▸ What you need to do: Exactly the lines from the first line of the records to the line holding "Buchung oder eine andere Conversion." should be duplicated, and nothing more; pictures stay out.

(Page images and extracted text)
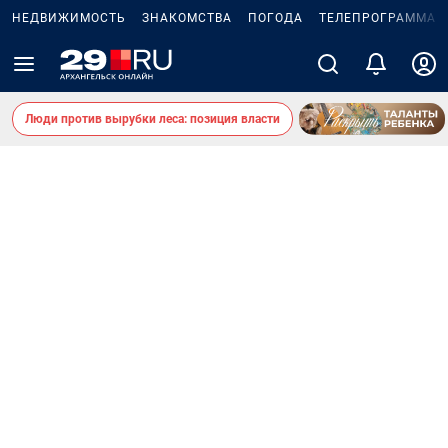
НЕДВИЖИМОСТЬ
ЗНАКОМСТВА
ПОГОДА
ТЕЛЕПРОГРАММА
Люди против вырубки леса: позиция власти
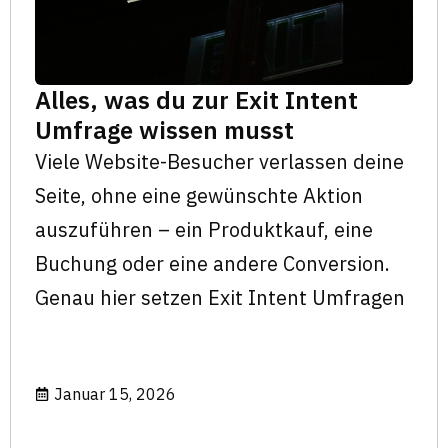
Alles, was du zur Exit Intent
Umfrage wissen musst
Viele Website-Besucher verlassen deine
Seite, ohne eine gewünschte Aktion
auszuführen – ein Produktkauf, eine
Buchung oder eine andere Conversion.
Genau hier setzen Exit Intent Umfragen
Januar 15, 2026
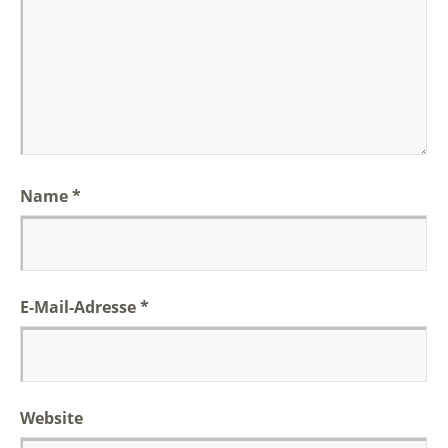
Name
*
E-Mail-Adresse
*
Website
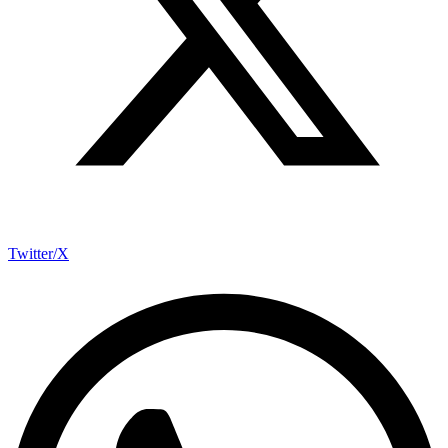
Twitter/X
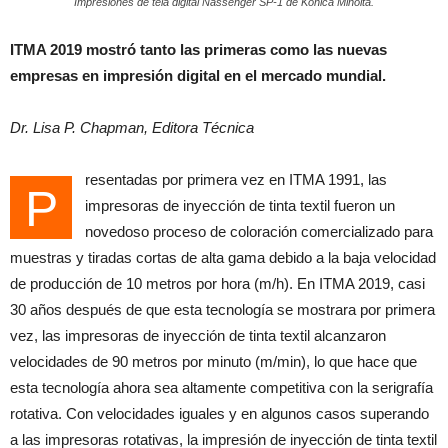
Impresiones de tela digital Nassenger SP-1 de Konica Minolta.
ITMA 2019 mostró tanto las primeras como las nuevas
empresas en impresión digital en el mercado mundial.
Dr. Lisa P. Chapman, Editora Técnica
resentadas por primera vez en ITMA 1991, las
P
impresoras de inyección de tinta textil fueron un
novedoso proceso de coloración comercializado para
muestras y tiradas cortas de alta gama debido a la baja velocidad
de producción de 10 metros por hora (m/h). En ITMA 2019, casi
30 años después de que esta tecnología se mostrara por primera
vez, las impresoras de inyección de tinta textil alcanzaron
velocidades de 90 metros por minuto (m/min), lo que hace que
esta tecnología ahora sea altamente competitiva con la serigrafía
rotativa. Con velocidades iguales y en algunos casos superando
a las impresoras rotativas, la impresión de inyección de tinta textil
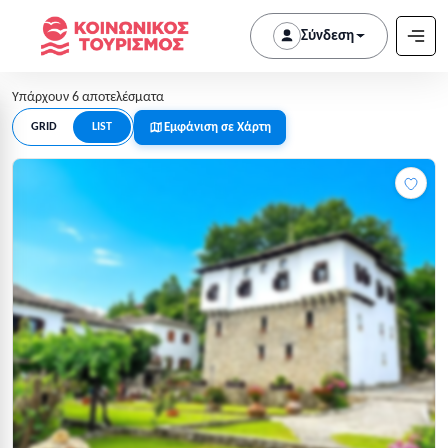
Σύνδεση
Υπάρχουν 6 αποτελέσματα
Εμφάνιση σε Χάρτη
GRID
LIST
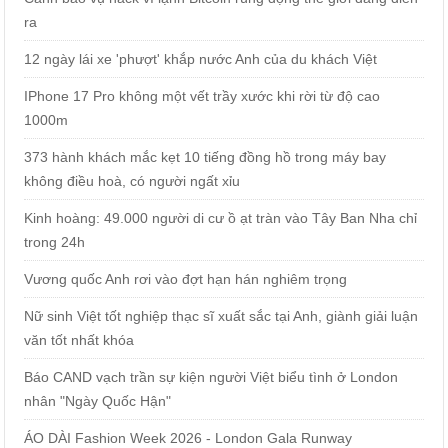
ra
12 ngày lái xe 'phượt' khắp nước Anh của du khách Việt
IPhone 17 Pro không một vết trầy xước khi rời từ độ cao
1000m
373 hành khách mắc kẹt 10 tiếng đồng hồ trong máy bay
không điều hoà, có người ngất xỉu
Kinh hoàng: 49.000 người di cư ồ ạt tràn vào Tây Ban Nha chỉ
trong 24h
Vương quốc Anh rơi vào đợt hạn hán nghiêm trọng
Nữ sinh Việt tốt nghiệp thạc sĩ xuất sắc tại Anh, giành giải luận
văn tốt nhất khóa
Báo CAND vạch trần sự kiện người Việt biểu tình ở London
nhân "Ngày Quốc Hận"
ÁO DÀI Fashion Week 2026 - London Gala Runway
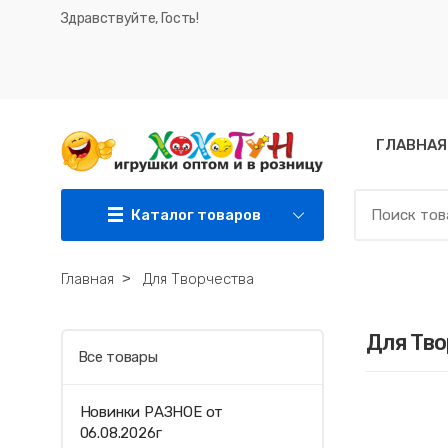
Здравствуйте, Гость!
ГЛАВНАЯ
Каталог товаров
Главная
˃
Для Творчества
Для Тво
Все товары
Новинки РАЗНОЕ от
06.08.2026г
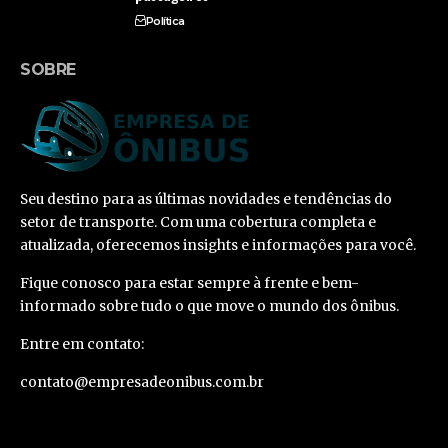
Política
SOBRE
Seu destino para as últimas novidades e tendências do
setor de transporte. Com uma cobertura completa e
atualizada, oferecemos insights e informações para você.
Fique conosco para estar sempre à frente e bem-
informado sobre tudo o que move o mundo dos ônibus.
Entre em contato:
contato@empresadeonibus.com.br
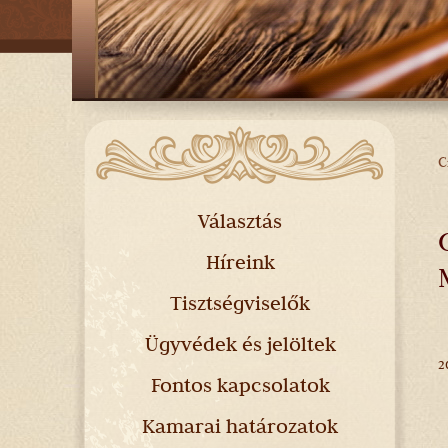
C
Választás
Híreink
Tisztségviselők
Ügyvédek és jelöltek
2
Fontos kapcsolatok
Kamarai határozatok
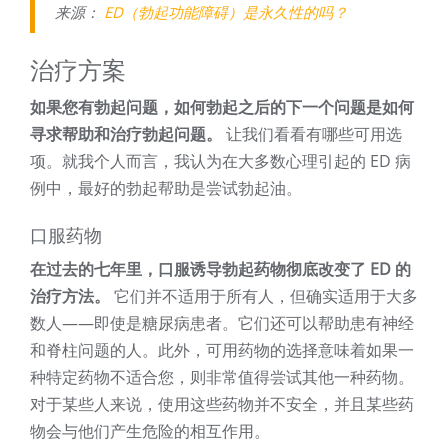
来源：
ED（勃起功能障碍）是永久性的吗？
治疗方案
如果您有勃起问题，如何勃起之后的下一个问题是如何
寻求帮助和治疗勃起问题。
让我们看看有哪些可用选
项。就我个人而言，我认为在大多数心理引起的 ED 病
例中，最好的勃起帮助是尝试勃起油。
口服药物
在过去的七年里，口服诱导勃起药物彻底改变了 ED 的
治疗方法。
它们并不适用于所有人，但确实适用于大多
数人——即使是糖尿病患者。它们还可以帮助患有神经
和脊柱问题的人。此外，可用药物的选择意味着如果一
种特定药物不适合您，则非常值得尝试其他一种药物。
对于某些人来说，使用这些药物并不安全，并且某些药
物会与他们产生危险的相互作用。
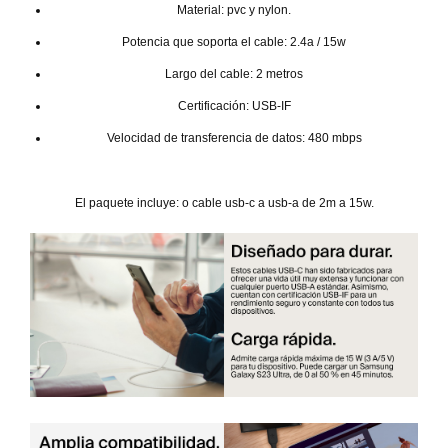
Material: pvc y nylon.
Potencia que soporta el cable: 2.4a / 15w
Largo del cable: 2 metros
Certificación: USB-IF
Velocidad de transferencia de datos: 480 mbps
El paquete incluye: o cable usb-c a usb-a de 2m a 15w.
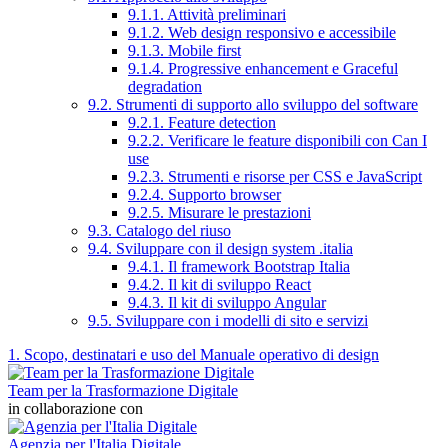
9.1.1. Attività preliminari
9.1.2. Web design responsivo e accessibile
9.1.3. Mobile first
9.1.4. Progressive enhancement e Graceful
degradation
9.2. Strumenti di supporto allo sviluppo del software
9.2.1. Feature detection
9.2.2. Verificare le feature disponibili con Can I
use
9.2.3. Strumenti e risorse per CSS e JavaScript
9.2.4. Supporto browser
9.2.5. Misurare le prestazioni
9.3. Catalogo del riuso
9.4. Sviluppare con il design system .italia
9.4.1. Il framework Bootstrap Italia
9.4.2. Il kit di sviluppo React
9.4.3. Il kit di sviluppo Angular
9.5. Sviluppare con i modelli di sito e servizi
1. Scopo, destinatari e uso del Manuale operativo di design
Team per la Trasformazione Digitale
in collaborazione con
Agenzia per l'Italia Digitale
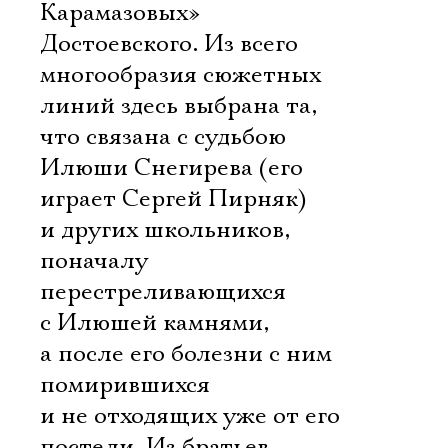
Карамазовых»
Достоевского. Из всего
многообразия сюжетных
линий здесь выбрана та,
что связана с судьбою
Илюши Снегирева (его
играет Сергей Пирняк)
и других школьников,
поначалу
перестреливающихся
с Илюшей камнями,
а после его болезни с ним
помирившихся
и не отходящих уже от его
постели. Из братьев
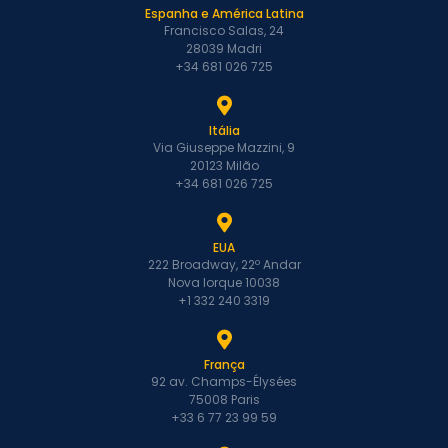
Espanha e América Latina
Francisco Salas, 24
28039 Madri
+34 681 026 725
Itália
Via Giuseppe Mazzini, 9
20123 Milão
+34 681 026 725
EUA
222 Broadway, 22º Andar
Nova Iorque 10038
+1 332 240 3319
França
92 av. Champs-Élysées
75008 Paris
+33 6 77 23 99 59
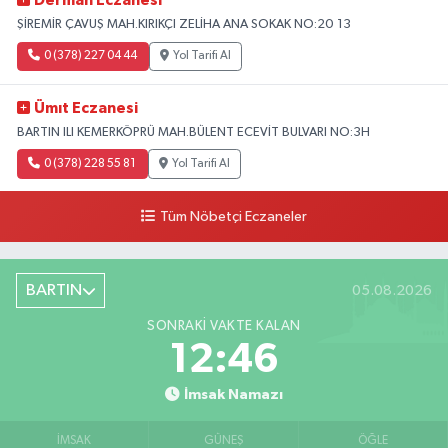
Derman Eczanesi
ŞİREMİR ÇAVUŞ MAH.KIRIKÇI ZELİHA ANA SOKAK NO:20 13
0 (378) 227 04 44
Yol Tarifi Al
Ümıt Eczanesi
BARTIN ILI KEMERKÖPRÜ MAH.BÜLENT ECEVİT BULVARI NO:3H
0 (378) 228 55 81
Yol Tarifi Al
Tüm Nöbetçi Eczaneler
BARTIN
05.08.2026
SONRAKI VAKTE KALAN
12:45
İmsak Namazı
İMSAK
GÜNEŞ
ÖĞLE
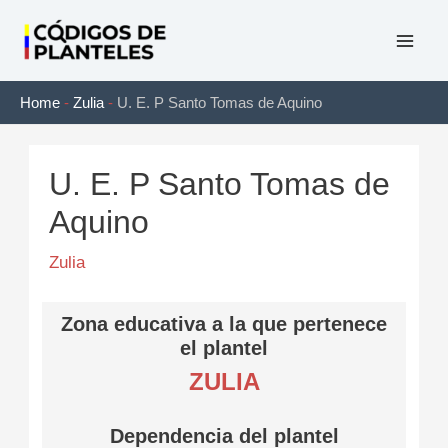
Ir
al
Mai
contenido
Home
-
Zulia
-
U. E. P Santo Tomas de Aquino
Men
U. E. P Santo Tomas de
Aquino
Zulia
Zona educativa a la que pertenece
el plantel
ZULIA
Dependencia del plantel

▸ Written solution:
НЕДВИЖИМОСТЬ
ЗНАКОМСТВА
ПОГОДА
ТЕЛЕПРОГРАММА
Люди против вырубки леса: позиция власти
Alles, was du zur Exit Intent
Umfrage wissen musst
Viele Website-Besucher verlassen deine
Seite, ohne eine gewünschte Aktion
auszuführen – ein Produktkauf, eine
Buchung oder eine andere Conversion.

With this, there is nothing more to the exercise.